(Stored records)
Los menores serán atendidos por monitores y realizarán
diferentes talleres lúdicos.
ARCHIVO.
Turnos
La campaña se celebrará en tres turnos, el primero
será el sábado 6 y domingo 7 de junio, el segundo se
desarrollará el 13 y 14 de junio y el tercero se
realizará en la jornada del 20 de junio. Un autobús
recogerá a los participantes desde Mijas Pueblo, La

==

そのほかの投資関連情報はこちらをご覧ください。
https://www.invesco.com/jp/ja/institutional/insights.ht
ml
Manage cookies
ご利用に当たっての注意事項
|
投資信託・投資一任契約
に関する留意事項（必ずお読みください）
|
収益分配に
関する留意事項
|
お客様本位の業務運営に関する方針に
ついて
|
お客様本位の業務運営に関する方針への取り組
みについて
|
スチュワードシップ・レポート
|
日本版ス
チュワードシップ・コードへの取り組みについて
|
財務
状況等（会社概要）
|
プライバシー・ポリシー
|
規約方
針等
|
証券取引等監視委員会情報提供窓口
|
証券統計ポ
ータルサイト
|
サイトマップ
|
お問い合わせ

▸ **ABOUT THIS TASK**: Reproduce verbatim the lines above, from the line with "La campaña se" through the line with "recogerá a los".

▸ **ANSWER SECTION**:
La campaña se celebrará en tres turnos, el primero
será el sábado 6 y domingo 7 de junio, el segundo se
desarrollará el 13 y 14 de junio y el tercero se
realizará en la jornada del 20 de junio. Un autobús
recogerá a los participantes desde Mijas Pueblo, La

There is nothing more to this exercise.